Social Security: A critical program with an uncertain future

Make no mistake about it, Social Security is deeply intertwined with the fabric of America’s well-being.

Its checks to retirees and the disabled, plus their families, help over 63 million people pay the bills. Without it, about a third of elderly Americans would live in poverty, and nearly 25 million count on it for at least half their income.

But the $1 trillion-a-year program faces some daunting math.

As more people retire, there are fewer workers paying in to cover the cost of the money going out.

 

Social Security has roughly $2.9 trillion in its combined trust funds. If nothing changes, those reserves will run out by about 2035. The program will continue to pay benefits, but without additional taxpayer dollars, it could only afford to pay between 70% and 80% of the benefits people expected.

 
What to do?

The main takeaway from any assessment of the challenge is that the sooner changes are made, the easier it will be for people and businesses to adapt. On the flip side, the longer a solution is put off, the harder it will be when the final reckoning comes.

Social Security is like a forest pond with a stream flowing in at one end and water flowing out the other. If the pond is shrinking, there are only three ways to save it: increase the amount coming in (higher taxes), reduce the amount going out (cut some benefits), or count on rain from above to fill the pond (get a higher return on money in the trust funds today).

The Social Security Administration compiled a list of legialative ideas that would extend the life of the trust funds.

By and large, the bills in Congress now rely on option No.1 –– raising taxes to pay for future benefits. The number crunchers at Social Security estimated how much longer the trust funds would last under the different proposals.

The government’s maximum time frame is 75 years, or 2093, and one bill achieved that. The package from Sens. Richard Blumenthal, D-Conn., and Chris Van Hollen, D-Md., and Rep. John Larson, D-Conn., would gradually raise the current combined employer-employee payroll tax of 12.4% to 14.8% by 2043. The rate would go up one-tenth of a percent each year.

Their package also changes the rule for high earners.

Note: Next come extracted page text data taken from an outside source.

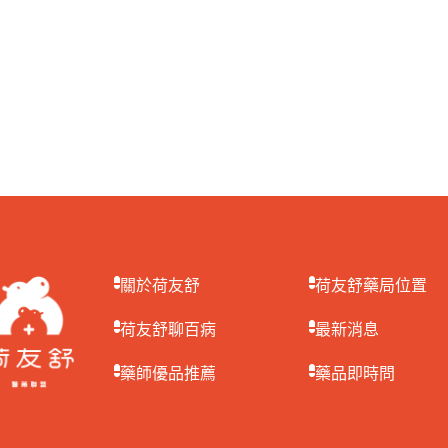
關於荷友舒
荷友舒藥局位置
荷友舒聊百病
最新消息
藥師優品推薦
藥品即時問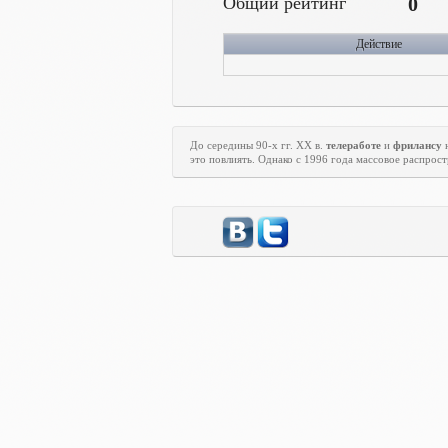
Общий рейтинг
0
Действие
До середины 90-х гг.
XX
в.
телеработе
и
фрилансу
н
это повлиять. Однако с 1996 года массовое распрос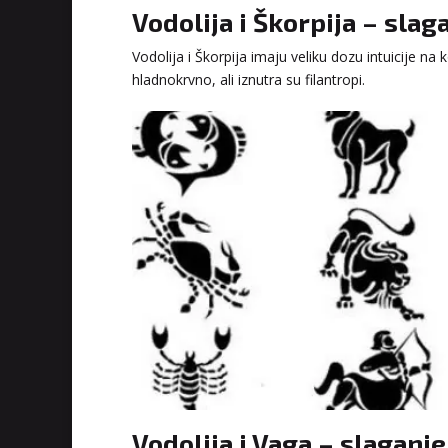
Vodolija i Škorpija – sla
Vodolija i Škorpija imaju veliku dozu intuicije n
hladnokrvno, ali iznutra su filantropi.
Vodolija i Vaga – slagan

They would apply the payroll tax to earnings over $400,000. Today, the maximum taxable amount is just shy of $133,000.

The specifics vary, but other bills extend the solvency of the trust funds by making similar changes — raising the payroll tax for everyone and applying the tax for the first time to earnings above a certain level.

Sen. Bernie Sanders, I-Vt., co-sponsored a plan with Rep. Peter DeFazio, D-Ore., that would stretch the life of the trust funds to 2071. It would apply payroll taxes to income over $250,000 and levy a new 6.2% tax on investment income for couples making over $250,000 a year.

The Trump administration has said little about the retirement side of Social Security, but it has put forward changes in how it runs the program for the disabled. The goal is to more quickly spot people who have become healthy enough to go back to work. 

Advocates say the changes could remove hundreds of thousands of vulnerable people from the rolls.

What the Democratic presidential candidates say

In addition to his bill, Sanders has announced plans for the program in his Democratic presidential campaign. He would give the very poorest seniors, those making less than $16,000, an additional $1,300 a year. And he would increase the minimum benefit paid to low-income workers.

Sen. Elizabeth Warren, D-Mass., would give every recipient an additional $2,400 a year and pay for it by raising taxes on the wealthy. Wages above $250,000 would be subject to a 14.8% tax, and the same rate would apply to a new net investment tax that would fall on individuals making over $250,000 or families making over $400,000.

Joe Biden would increase the minimum benefit for lifelong workers and make payments for the oldest people more generous. He would raise taxes on upper income households, although his plans doesn’t say by how much.

Pete Buttigieg would offer a minimum benefit of 125% of the federal poverty line to those who have worked at least 30 years. He would apply Social Security taxes starting at income over $250,000 for an individual or $500,000 for a couple. Buttigieg would also establish a public investment plan (a form of 401K) to help people save for retirement.

Sen. Amy Klobuchar, D-Minn., would also impose a Social Security tax on earnings over $250,000.